THE PROBLEM - Please filter the data down to the lines that include the word "tuin" and copy them.

=== SOURCE DATA ===

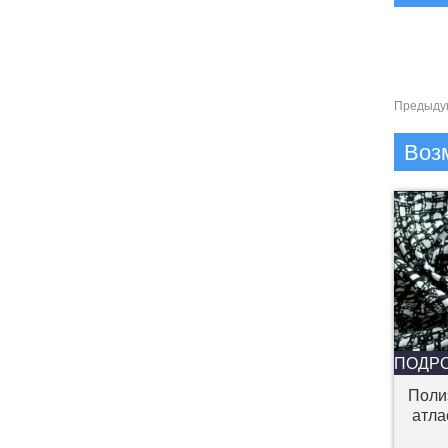
Предыду
Воз
ПОДР
Поли
атла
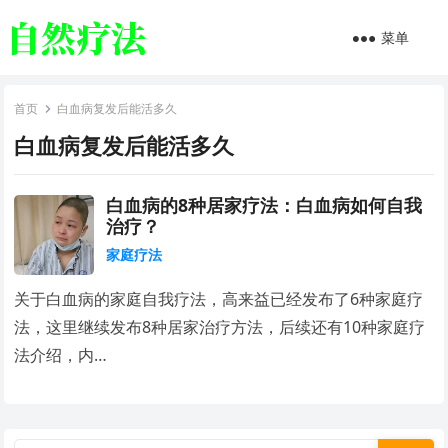
菜单
首页
白血病复发后能活多久
白血病复发后能活多久
白血病的8种居家疗法：白血病如何自我
治疗？
家庭疗法
关于白血病的家庭自我疗法，高来益已经发布了6种家庭疗
法，这里继续发布8种居家治疗方法，后续还有10种家庭疗
法介绍，内…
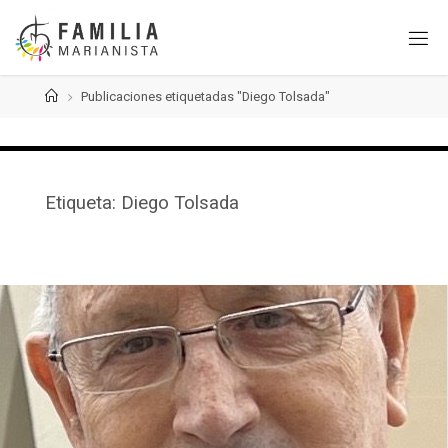
Saltar
al
contenido
Página
Publicaciones etiquetadas "Diego Tolsada"
de
Inicio
Etiqueta:
Diego Tolsada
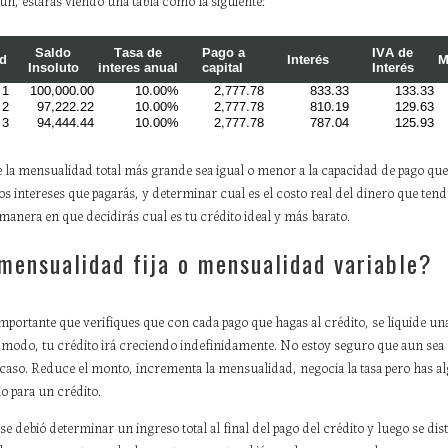
n, estarás viendo una tabla como la siguiente:
e la mensualidad total más grande sea igual o menor a la capacidad de pago q
 los intereses que pagarás, y determinar cual es el costo real del dinero que tend
manera en que decidirás cual es tu crédito ideal y más barato.
mensualidad fija o mensualidad variable?
importante que verifiques que con cada pago que hagas al crédito, se liquide u
ro modo, tu crédito irá creciendo indefinidamente. No estoy seguro que aun sea 
u caso. Reduce el monto, incrementa la mensualidad, negocia la tasa pero has a
o para un crédito.
se debió determinar un ingreso total al final del pago del crédito y luego se di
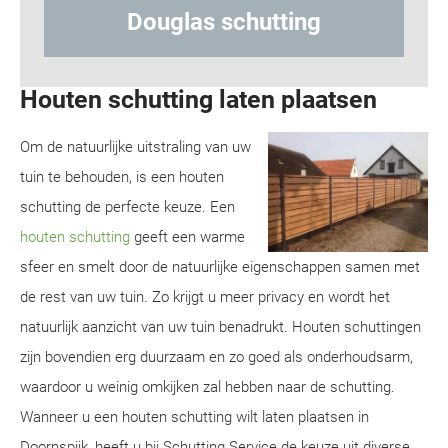
hutting
Hout-betonschuttin
Houten schutting laten plaatsen
Om de natuurlijke uitstraling van uw
tuin te behouden, is een houten
schutting de perfecte keuze. Een
houten schutting
geeft een warme
sfeer en smelt door de natuurlijke eigenschappen samen met
de rest van uw tuin. Zo krijgt u meer privacy en wordt het
natuurlijk aanzicht van uw tuin benadrukt. Houten schuttingen
zijn bovendien erg duurzaam en zo goed als onderhoudsarm,
waardoor u weinig omkijken zal hebben naar de schutting.
Wanneer u een houten schutting wilt laten plaatsen in
Doornspijk, heeft u bij Schutting Service de keuze uit diverse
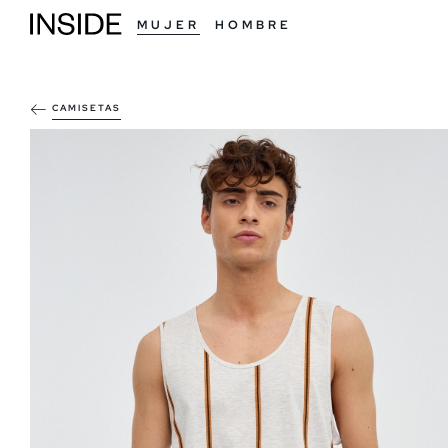
MUJER
HOMBRE
CAMISETAS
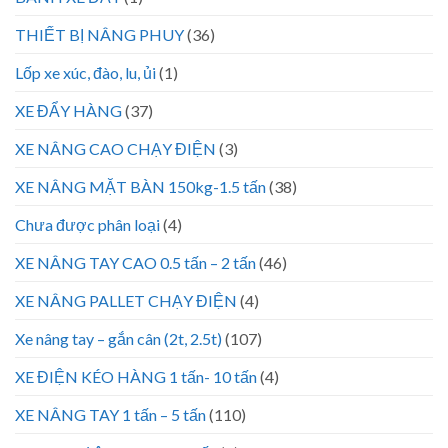
THIẾT BỊ NÂNG PHUY
(36)
Lốp xe xúc, đào, lu, ủi
(1)
XE ĐẨY HÀNG
(37)
XE NÂNG CAO CHẠY ĐIỆN
(3)
XE NÂNG MẶT BÀN 150kg-1.5 tấn
(38)
Chưa được phân loại
(4)
XE NÂNG TAY CAO 0.5 tấn – 2 tấn
(46)
XE NÂNG PALLET CHẠY ĐIỆN
(4)
Xe nâng tay – gắn cân (2t, 2.5t)
(107)
XE ĐIỆN KÉO HÀNG 1 tấn- 10 tấn
(4)
XE NÂNG TAY 1 tấn – 5 tấn
(110)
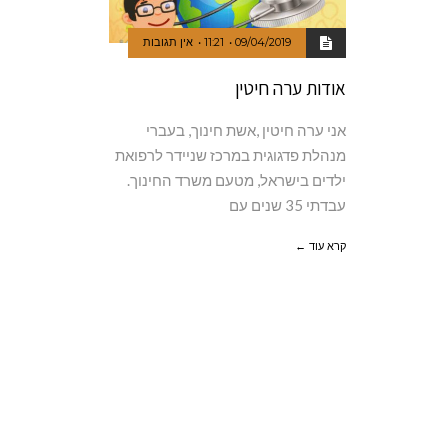
09/04/2019
11:21
אין תגובות
אודות ערה חיטין
אני ערה חיטין ,אשת חינוך, בעברי
מנהלת פדגוגית במרכז שניידר לרפואת
ילדים בישראל, מטעם משרד החינוך.
עבדתי 35 שנים עם
קרא עוד ←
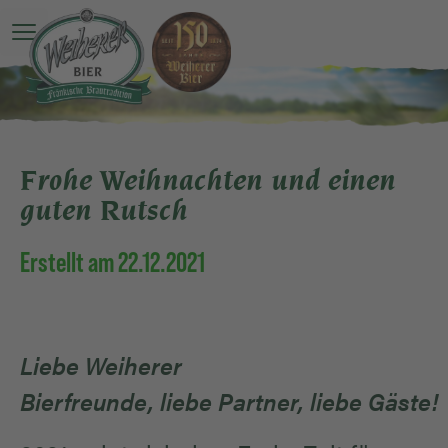
Hauptmenü öffnen
Frohe Weihnachten und einen
guten Rutsch
Erstellt am 22.12.2021
Li
e
be
W
eiherer
Bierfreunde,
l
i
e
be
P
artner,
l
i
e
be
G
äste!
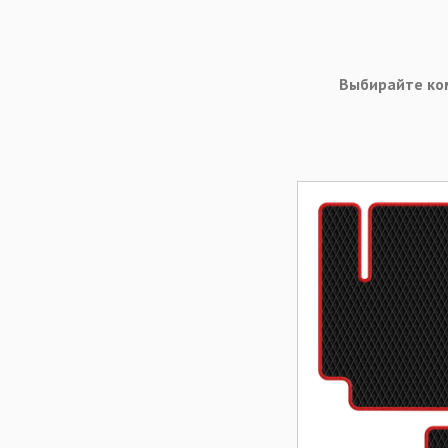
Выбирайте ко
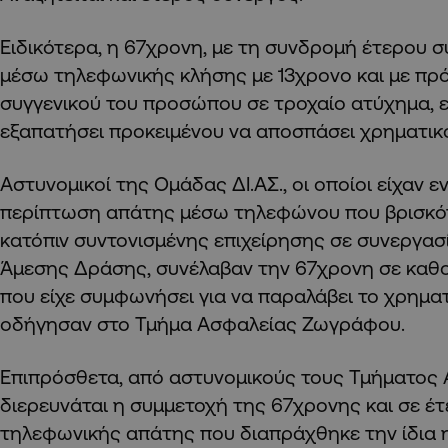
Ειδικότερα, η 67χρονη, με τη συνδρομή έτερου σ
μέσω τηλεφωνικής κλήσης με 13χρονο και με π
συγγενικού του προσώπου σε τροχαίο ατύχημα, ε
εξαπατήσει προκειμένου να αποσπάσει χρηματικ
Αστυνομικοί της Ομάδας ΔΙ.ΑΣ., οι οποίοι είχαν ε
περίπτωση απάτης μέσω τηλεφώνου που βρισκότα
κατόπιν συντονισμένης επιχείρησης σε συνεργασί
Άμεσης Δράσης, συνέλαβαν την 67χρονη σε καθ
που είχε συμφωνήσει για να παραλάβει το χρηματ
οδήγησαν στο Τμήμα Ασφαλείας Ζωγράφου.
Επιπρόσθετα, από αστυνομικούς τους Τμήματο
διερευνάται η συμμετοχή της 67χρονης και σε έ
τηλεφωνικής απάτης που διαπράχθηκε την ίδια 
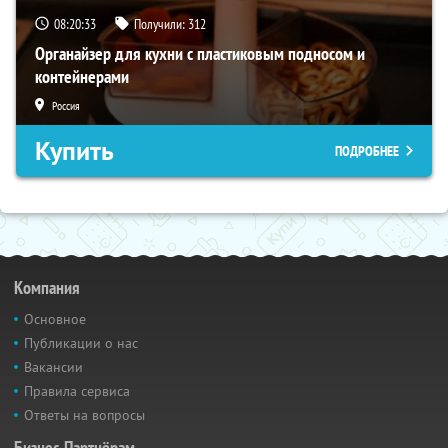
08:20:32
Получили:
312
Органайзер для кухни с пластиковым подносом и
контейнерами
Россия
Купить
ПОДРОБНЕЕ
Компания
Основное
Публикации о нас
Вакансии
Правила сервиса
Ответы на вопросы
Бизнес-Партнёрам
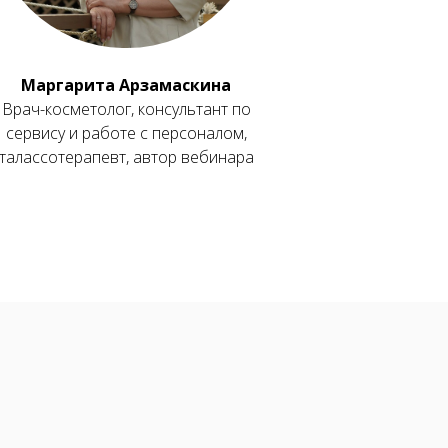
Маргарита Арзамаскина
Врач-косметолог, консультант по
сервису и работе с персоналом,
талассотерапевт, автор вебинара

===

RESPONSE TO THIS EXERCISE -
tuin te behouden, is een houten
de rest van uw tuin. Zo krijgt u meer privacy en wordt het
natuurlijk aanzicht van uw tuin benadrukt. Houten schuttingen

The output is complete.